Chicago-based Hazel Technologies, another company focused on shelf-life extension, uses a novel and proprietary biochemistry platform to extend the shelf life of perishable foods from within storage and transport environments through the use of active packaging materials and active packaging material inserts, Aidan Mouat explained.

“I'm fond of pointing out that feeding the world is no longer a production problem; it's a supply chain problem,” Mouat said. “We have a great food system that's fundamentally focused on overproduction, and the way that we know that is because we waste 30 to 40% of everything we produce every year.”

In order to successfully redistribute the food, Mouat said, you need market demand, which is already there, and “a mechanism to ensure that food can be distributed effectively across a wide range of geographies and transportation, logistics and so forth.

To underscore the importance of freshness solutions for produce in transit, Mouat pointed to the Hass avocado’s explosive volume growth in the early 2000s.

“The reason Hass is doing better than any other avocado is that the technology support is there to proliferate that avocado from its production regions to all of these different markets,” Mouat said. Hazel Technologies is currently working with customers in the Dominican Republic to increase their avocado market presence by providing logistics solutions.

“So that's what we do. That's how we think of the world. We are enablers or technological enablers trying to connect those disparate pieces of oversupply and unset demand,” Mouat said.

Food recovery and redistribution

Luis Yepiz, chief procurement officer with FarmLink Project, a national food recovery organization that provides supply chain services, such as procurement and transportation to food banks and food distribution organizations throughout the United States, shared the latest on the organization’s efforts to fight food waste.

“We are focused on providing food to those communities that fall outside of the regular distribution systems of the food recovery conglomerates, and to reducing food waste and providing access to those the people that need it the most,” Yepiz explained.

FarmLink prides itself in providing fruits and vegetables to areas where the nearest grocery stores is 50 or even 100 miles away, said Yepiz.

One of the biggest challenges in food recovery, said Yepiz, is procuring donations from farmers, many of whom are already struggling to remain profitable.

“What we're trying to do is to provide incentives for wholesalers and farmers to be able to make it more feasible for them to provide food for donation,” he said. Farming is a tough business. There's not a lot of wiggle room and it can be difficult to let go of the produce.”

FarmLink seeks to create a more cost-effective and simpler solution to produce donations. The organization offers a tax incentive program that Yepiz said, provides farmers and wholesalers with the largest possible tax incentive at the end of the year. As a national organization, FarmLink also allows farmers and wholesalers from across the country to make donations by making phone.

“We take care of all the placement and all of the transportation to make it as easy as possible for wholesalers and farmers to donate,” he said.

A Retailer committed to reducing food waste

Jimbo’s, is a four-store grocer focused on natural, non-GMO and organic-certified products.
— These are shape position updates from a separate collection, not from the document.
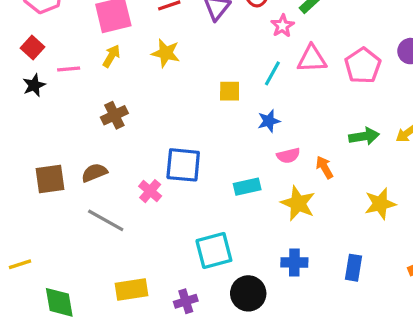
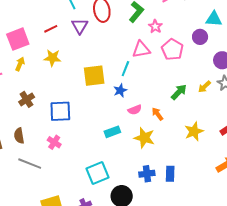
pink star: (282, 26) -> (155, 26), moved
cyan line: (272, 73) -> (125, 69), moved
yellow square: (230, 91) -> (94, 76), size x1.6
green arrow: (364, 136) -> (179, 92), turned -30
blue square: (183, 165) -> (60, 111), moved
brown semicircle: (94, 173) -> (19, 136), turned -70
blue rectangle: (354, 268) -> (170, 174), moved

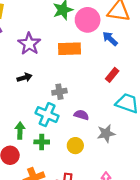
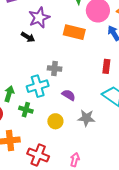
red rectangle: (112, 75) -> (106, 66), turned -48
black arrow: (25, 78) -> (28, 37), moved, turned 32
cyan cross: (47, 115) -> (38, 86), turned 35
Stephanie Morris has served as the retailer’s sustainability coordinator for two years.

“I'm very fortunate to have stepped into a business where food loss and waste and connecting with the community is intertwined,” Morris said. “It has been important to Jimbo’s since the beginning, so we've had long standing relationships with a lot of local food recovery organizations.

“Last year, we were able to track 20,000 pounds of donation just from the produce department alone, which is incredible considering the logistics involved in food rescue. Gleaning, however, has been a new program for us,” she said.

Jimbo’s works with a local nonprofit that sends gleaners and volunteers to its stores to pick produce that can’t be sold and deliver it to a food pantry. “Between the last quarter of 2021 and the first quarter of 2022, Jimbo’s has already donated 13,000 pounds of gleaned produce,” she said. “So, we've hugely increased our ability to reduce the waste from produce without seeing any increase in our losses.”